But for the rest of us, who might find lifestyle changes difficult at first, let’s focus on the practical side and the numbers.

As soon as you start not buying certain things, you will find that there are some dollars building up in your bank account. You keep getting paychecks, maybe the odd windfall from selling something on Craigslist or a gift from Grandma, etc., and it all goes straight to the bank.

Your goal every two weeks or so will be to count up all this extra cash, figure how much you need for upcoming bills, and sweep the rest to somewhere useful. Somewhere that either pays you interest, or saves you money by reducing the interest that you pay.
Note that there’s a powerful double psychological trick going on here:

  1. You are keeping your bank account very low, which makes you really think twice about impulse purchases. “Hmm, I can’t buy this $1500 television set, because I’ve only got $300 in the bank and there’s only one paycheck coming before my credit card statement will come due”.
  2. Plus you are keeping the money as active as possible. Every dollar is actually a little employee that will work for you, 24 hours a day, for as long as you keep it. But you don’t want your employees hanging around eating donuts in the smoking lounge of your zero-interest checking account. You will simply sweep these green paper employees to wherever they will work hardest for you.

For most people, those places in order are:

  •  paying off any high-interest debt like credit cards
  •  making sure all your deductions for your 401K plan at work are set to their maximum level, especially if they have employer matching
  • paying off any other debts like car or student loans
  • paying off extra principal on your home loan
  • buying a conservative dividend-paying stock index fund – go to Vanguard.com and start an account to buy some units of the VFINX fund, or if you have a brokerage account you can buy SPY shares.
  • last resort: just putting the money into a cash account that pays the highest level of interest you can find – Vanguard’s Prime Money Market fund or ING Direct’s Orange Savings Account.

So there you have it. Save this posting. It is simplistic advice, but if you go out and read 50 books worth of financial and investing advice and distill them into only a few paragraphs, you’ll probably end up at the same place. Mr. Money Mustache actually reads these books every night, since they are part of his unusual idea of fun. He also follows Warren Buffet as if he’s a sports hero and read his 800-page biography over two red-eyed days as soon as it came out.  I encourage you to get more into investing too if you find it interesting, but if you just want the cheat sheet of what countless millionaires do with their money, just follow the points above and you are good.
These techniques will keep your employees working for you at a rate of between 5 and 12% per year.

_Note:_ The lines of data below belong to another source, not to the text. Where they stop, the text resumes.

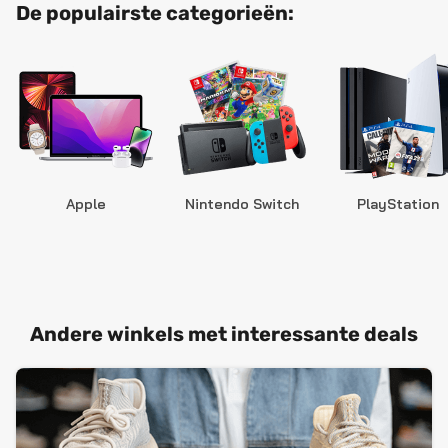
De populairste categorieën:
Apple
Nintendo Switch
PlayStation
Andere winkels met interessante deals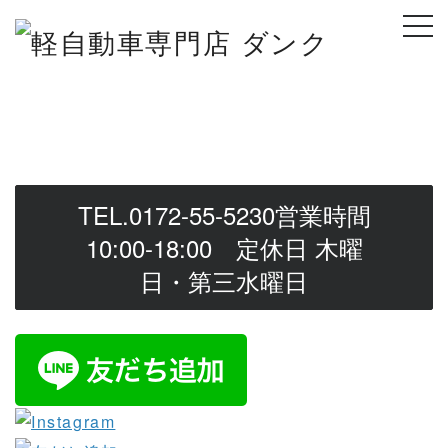
S
k
i
p
t
o
c
o
TEL.0172-55-5230
営業時間
n
10:00-18:00 定休日 木曜
t
日・第三水曜日
e
n
t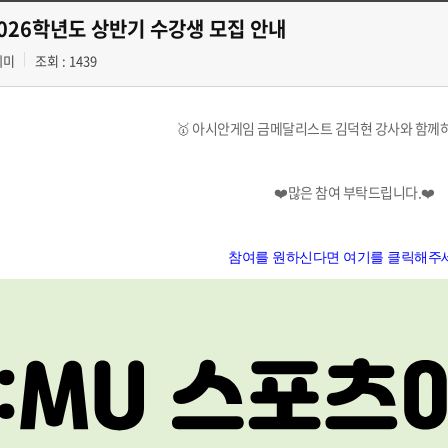
2026학년도 상반기 수강생 모집 안내
데미
조회 : 1439
🥇 아시안게임 금메달리스트 김덕현 강사와 함께하는
❤️많은 참여 부탁드립니다.❤️
참여를 원하신다면 여기를 클릭해주세요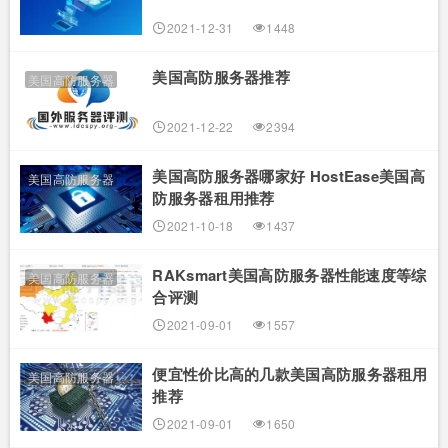
2021-12-31
1448
美国高防服务器推荐
美国高防服务器
2021-12-22
2394
美国高防服务器哪家好 HostEase美国高
美国高防服务器
防服务器租用推荐
2021-10-18
1437
RAKsmart美国高防服务器性能速度等综
美国高防服务器
合评测
2021-09-01
1557
便宜性价比高的几款美国高防服务器租用
美国高防服务器
推荐
2021-09-01
1650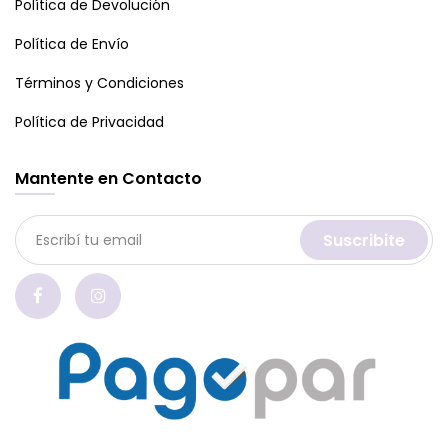
Política de Devolución
Política de Envío
Términos y Condiciones
Política de Privacidad
Mantente en Contacto
Suscribite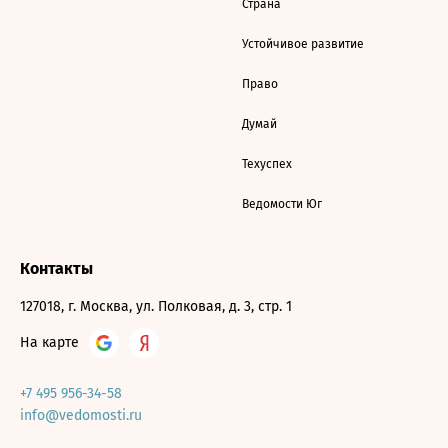
Страна
Устойчивое развитие
Право
Думай
Техуспех
Ведомости Юг
Контакты
127018, г. Москва, ул. Полковая, д. 3, стр. 1
На карте
+7 495 956-34-58
info@vedomosti.ru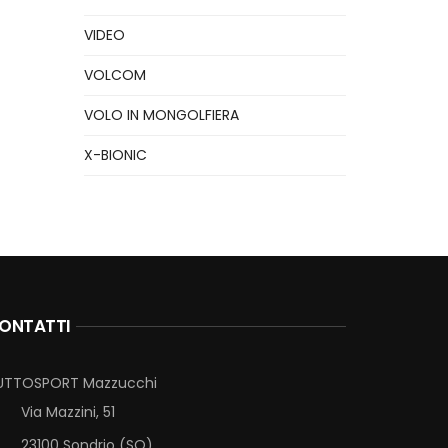
VIDEO
VOLCOM
VOLO IN MONGOLFIERA
X-BIONIC
ONTATTI
UTTOSPORT Mazzucchi
Via Mazzini, 51
23100 Sondrio (SO)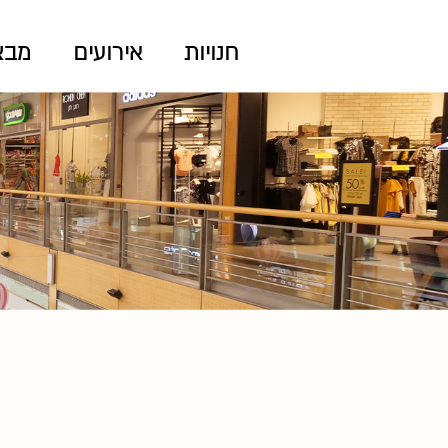
חנויות
אירועים
מבצ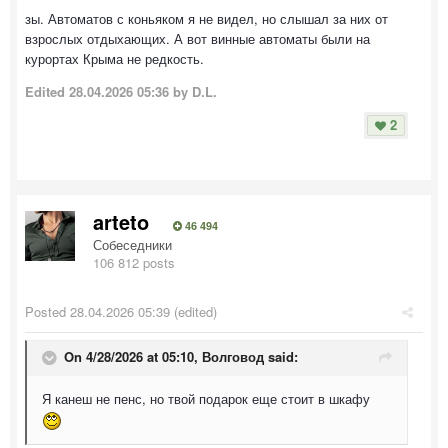
зы. Автоматов с коньяком я не видел, но слышал за них от
взрослых отдыхающих. А вот винные автоматы были на
курортах Крыма не редкость.
Edited
28.04.2026 05:36
by D.L.
2
arteto
46 494
Собеседники
106 812 posts
Posted
28.04.2026 05:39
(edited)
On 4/28/2026 at 05:10,
Волговод
said:
Я канеш не пенс, но твой подарок еще стоит в шкафу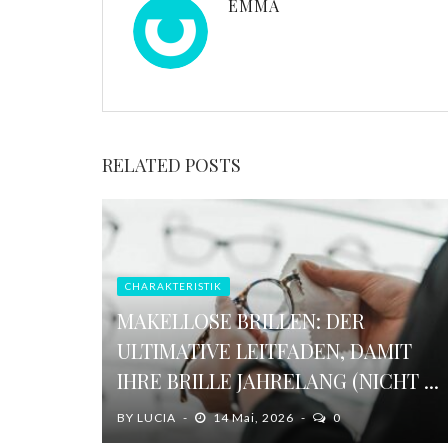
EMMA
RELATED POSTS
CHARAKTERISTIK
MAKELLOSE BRILLEN: DER
ULTIMATIVE LEITFADEN, DAMIT
IHRE BRILLE JAHRELANG (NICHT ...
BY
LUCIA
14 Mai, 2026
0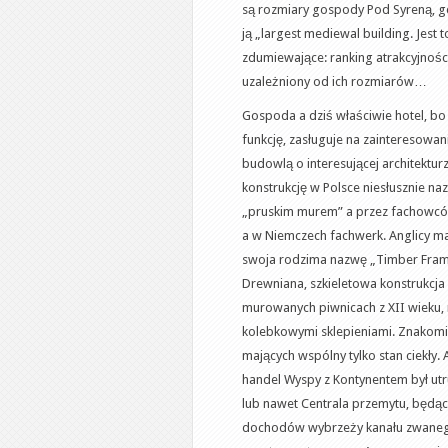
są rozmiary gospody Pod Syreną, 
ją „largest mediewal building. Jest t
zdumiewające: ranking atrakcyjnoś
uzależniony od ich rozmiarów…
Gospoda a dziś właściwie hotel, bo 
funkcję, zasługuje na zainteresowani
budowlą o interesującej architektur
konstrukcję w Polsce niesłusznie n
„pruskim murem” a przez fachowc
a w Niemczech fachwerk. Anglicy ma
swoja rodzima nazwę „Timber Fram
Drewniana, szkieletowa konstrukcja 
murowanych piwnicach z XII wieku, 
kolebkowymi sklepieniami. Znakomi
mających wspólny tylko stan ciekły. 
handel Wyspy z Kontynentem był utr
lub nawet Centrala przemytu, będąc
dochodów wybrzeży kanału zwanego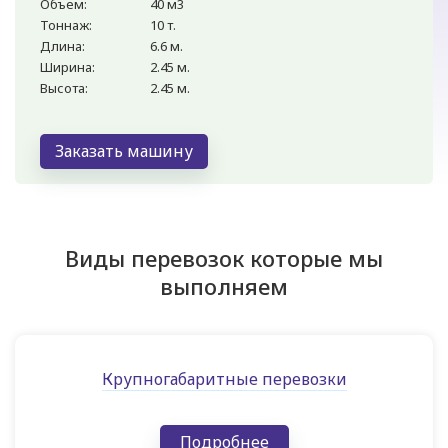
Объем:
40 м3
Тоннаж:
10 т.
Длина:
6.6 м.
Ширина:
2.45 м.
Высота:
2.45 м.
Заказать машину
Виды перевозок которые мы
выполняем
Крупногабаритные перевозки
Подробнее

If we average it out to 7%, that means for every $100,000 you put to work, they will kick back $7,000 per year to you forever, with no work on your part.

So if you have 700,000 employees, you get a lifetime golden parachute of $49,000 per year, forever, with no thought or effort.Hopefully you are already starting to see the blinding and obvious light at the end of the tunnel. You are now saying, “Damn, I want those 700,000 employees working for me as soon as possible. How can I get them!? When can I start!?

And that boils down this blog to one simple idea – getting rich in the only way that is pretty much foolproof, as quickly as possible.

  • Dave April 21, 2011, 8:55 am

    Dear MMM,
    Your methods seem sound. I do agree with the fundamentals of your ideas. However, please share how you have managed to achieve an average of 7% return over the past 10 years…especially over the past 5 years.

    Compounding is a great story. Trouble is, the early dollars are the ones that work the hardest and the longest. In my case, having turned 20 in the year 2000, I have seen little to no growth in my stash during this critical period of my existence due to the fact that interest rates have reached (and held) all-time lows over the same time period. I fear that not only have I missed the oppty to retire at 30, but also that I have not achieved a very good start for the next 10 years (having missed out on anything close to 7% for the past 10 will certainly affect my return numbers for the next 10). Meanwhile, costs are rising continuously, making the impact of ING’s Orange account (currently paying 1%) negligible.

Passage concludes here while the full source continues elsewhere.